Once everything is mixed and is the right texture, you pick up small handfuls and form little balls. You can also add chopped nuts to the mixture and our housekeeper did half with cashews and half with pistachios. They sit in a cool room (we had to blast the air conditioner over the dining room table) until they've hardened up enough to not fall apart. Then they are eaten!

I liked them. They are heavy and sweet, but also quite filling because of the lentil flour so I tried to convince myself that one or two with a cup of coffee wasn't the worst treat in the world. Muffin enjoyed them as well.

According to our housekeeper, laddu are also given to women in labor to help ease the pain and they are also given the children who are deemed "too skinny."

These are easy to make, but I probably won't make them again until next Diwali because they are too sweet and heavy to enjoy on a regular basis. Next year Muffin will be old enough to get her hands in the dough and help shape the little balls.

Heating up the ghee.

Heating up the besan with ghee.

After the sugar and cardamom is added, shaping the dough into little balls.

A tray full of laddu.

More laddu pleeeeeeeeease!

13 October 2011

dreaming of macarons

For some reason I've become obsessed with macarons. Not the coconut macaroons, the French macarons made from almond flour. I've only had them once in my life, in Paris, but I've decided that one of my goals by the end of the year is to perfect making macarons in India. India loves sugar and food coloring, which are part of the specialness of macarons. But once my supply of almond meal from the States is used up, I'll have to grind my own from almonds that are expensive here. There's also a bit of a humidity problem this time of year. And I may have to grind granulated sugar in order to make it "superfine," as many of my recipes call for. It's going to be tedious and messy and time-consuming -- but hopefully delicious -- and I will have to run many miles to combat all the sugar and butter I'll be test-tasting over the next few weeks.

Armed with Cecile Cannone's Macarons: Authentic French Cookie Recipes from the MacarOn Cafe, I'll be making my first attempt this weekend. I'll be separating the eggs tonight, as Cecile suggests, in order to bake on Saturday or Sunday.

Stay tuned!

Image from Ladies Day to Play, "Interview with Cecile Cannone."
Note: I am an Amazon Affiliate. If you click on the book link and ultimately decide to buy it, I will receive a small amount of money. That will go toward purchasing almonds, most likely.

12 October 2011

gluten-free flours, grains, and legumes in india

This is more for my personal reference, but if it helps anyone else, that's great! I'm sure this is not a comprehensive list. I'm making additions and adjustments all the time as I learn about new flours and different names in different regions. I can't really guarantee ultimate gluten-freeness because you never know about cross-contamination and kitchen conditions, but I can say I've been living in Hyderabad for almost a year now and I've only had one gluten incident, and I know exactly where it came from so I can now avoid it.

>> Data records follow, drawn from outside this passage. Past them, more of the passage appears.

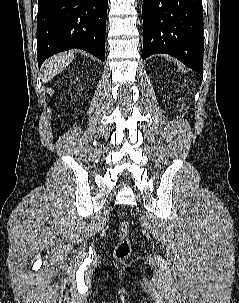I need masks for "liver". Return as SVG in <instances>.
<instances>
[{"label": "liver", "mask_w": 239, "mask_h": 303, "mask_svg": "<svg viewBox=\"0 0 239 303\" xmlns=\"http://www.w3.org/2000/svg\"><path fill=\"white\" fill-rule=\"evenodd\" d=\"M74 59V52H66L49 58L43 65L42 81H50L58 73L64 70Z\"/></svg>", "instance_id": "6515ba94"}]
</instances>
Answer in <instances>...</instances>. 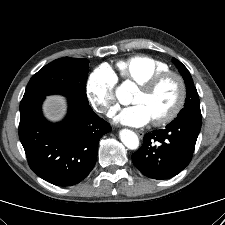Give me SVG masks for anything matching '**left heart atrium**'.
<instances>
[{
	"instance_id": "left-heart-atrium-1",
	"label": "left heart atrium",
	"mask_w": 225,
	"mask_h": 225,
	"mask_svg": "<svg viewBox=\"0 0 225 225\" xmlns=\"http://www.w3.org/2000/svg\"><path fill=\"white\" fill-rule=\"evenodd\" d=\"M147 108L142 104L124 107L115 113L114 121L123 125L141 127L151 121Z\"/></svg>"
}]
</instances>
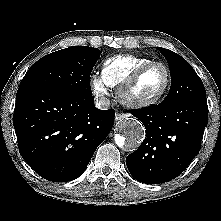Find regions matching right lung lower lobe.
<instances>
[{
  "label": "right lung lower lobe",
  "instance_id": "98d812e1",
  "mask_svg": "<svg viewBox=\"0 0 221 221\" xmlns=\"http://www.w3.org/2000/svg\"><path fill=\"white\" fill-rule=\"evenodd\" d=\"M90 94L25 86L16 95L13 124L23 159L41 177L72 181L83 174L114 124Z\"/></svg>",
  "mask_w": 221,
  "mask_h": 221
}]
</instances>
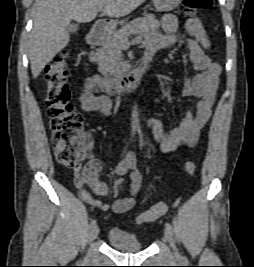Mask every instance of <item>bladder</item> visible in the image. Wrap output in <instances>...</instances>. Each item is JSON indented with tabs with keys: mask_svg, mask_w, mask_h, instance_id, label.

Here's what I've been working on:

India to English
 amaranthus = amaranth
 bajri = millet
 besan = lentil
 chana = chickpea
 cholam = sorghum
 corn flour (sometimes “corn flour” is actually corn starch)
 corn meal
 dhokla, dhokra = blend of rice, urad dal, and chickpeas
 gram = chickpea
 jowar = sorghum
 kurakkan = millet
 kuttu = buckwheat
 moog dal = lentil
 mung dal = legume
 okhla = buckwheat
 ragi = millet
 rajgira = buckwheat
 rice flour
 soya = soy flour
 urad dal = legume

English to India
 amaranth = amaranthus
 buckwheat = kuttu, okhla, rajgira
 chickpea/lentil/legume = besan, chana, dal (moog, mung, urad), gram
 corn flour (sometimes “corn flour” is actually corn starch in India)
 corn meal
 millet = bajri, kurakken, ragi
 rice flour
 sorghum = cholam, jowar
 soy = soya
 blend of rice, dal, chickpeas = dhokla, dhokra

I have compiled this list through personal experience, discussions with bakers and cooks here, and with help from Cook's Thesaurus and the discussion boards at Celiac.com.